╔══

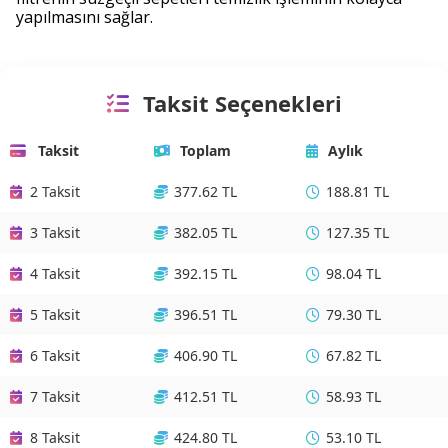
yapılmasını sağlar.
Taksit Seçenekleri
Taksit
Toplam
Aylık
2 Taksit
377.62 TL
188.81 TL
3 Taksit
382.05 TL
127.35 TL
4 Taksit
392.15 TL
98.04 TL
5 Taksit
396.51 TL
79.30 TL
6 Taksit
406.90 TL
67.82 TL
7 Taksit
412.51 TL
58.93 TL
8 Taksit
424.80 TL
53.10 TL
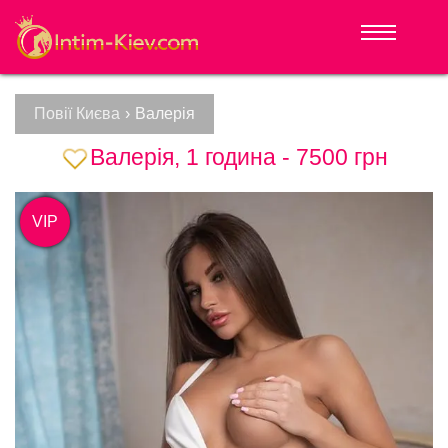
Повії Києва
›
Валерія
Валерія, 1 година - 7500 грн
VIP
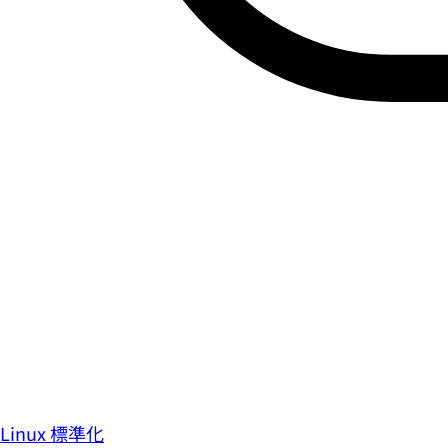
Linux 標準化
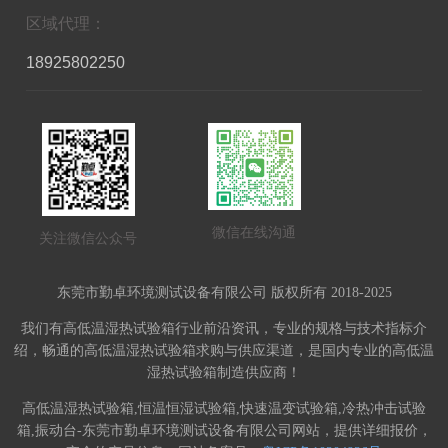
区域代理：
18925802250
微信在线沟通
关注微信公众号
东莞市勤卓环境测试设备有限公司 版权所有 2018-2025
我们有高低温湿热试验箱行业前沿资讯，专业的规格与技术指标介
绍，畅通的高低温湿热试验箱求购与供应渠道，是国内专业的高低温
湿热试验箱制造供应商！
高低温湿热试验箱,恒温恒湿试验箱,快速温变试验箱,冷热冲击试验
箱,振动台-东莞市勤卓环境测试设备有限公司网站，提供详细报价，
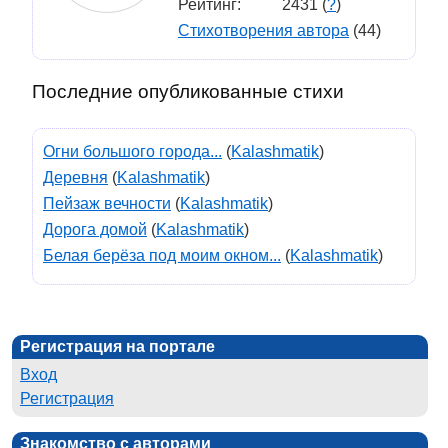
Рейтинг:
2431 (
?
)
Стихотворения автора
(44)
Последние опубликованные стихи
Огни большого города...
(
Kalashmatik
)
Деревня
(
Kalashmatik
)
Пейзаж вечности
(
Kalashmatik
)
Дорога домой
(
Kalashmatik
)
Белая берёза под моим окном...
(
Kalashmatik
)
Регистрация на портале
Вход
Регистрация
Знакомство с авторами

╚══

Task to carry out
The reply must consist of the complete listing, reproduced exactly, with no images.

Finished task
yapılmasını sağlar.
Taksit Seçenekleri
Taksit
Toplam
Aylık
2 Taksit
377.62 TL
188.81 TL
3 Taksit
382.05 TL
127.35 TL
4 Taksit
392.15 TL
98.04 TL
5 Taksit
396.51 TL
79.30 TL
6 Taksit
406.90 TL
67.82 TL
7 Taksit
412.51 TL
58.93 TL
8 Taksit
424.80 TL
53.10 TL
Повії Києва
›
Валерія
Валерія, 1 година - 7500 грн
VIP
Linux 標準化
区域代理：
18925802250
微信在线沟通
关注微信公众号
东莞市勤卓环境测试设备有限公司 版权所有 2018-2025
我们有高低温湿热试验箱行业前沿资讯，专业的规格与技术指标介
绍，畅通的高低温湿热试验箱求购与供应渠道，是国内专业的高低温
湿热试验箱制造供应商！
高低温湿热试验箱,恒温恒湿试验箱,快速温变试验箱,冷热冲击试验
箱,振动台-东莞市勤卓环境测试设备有限公司网站，提供详细报价，
Рейтинг:
2431 (
?
)
Стихотворения автора
(44)
Последние опубликованные стихи
Огни большого города...
(
Kalashmatik
)
Деревня
(
Kalashmatik
)
Пейзаж вечности
(
Kalashmatik
)
Дорога домой
(
Kalashmatik
)
Белая берёза под моим окном...
(
Kalashmatik
)
Регистрация на портале
Вход
Регистрация
Знакомство с авторами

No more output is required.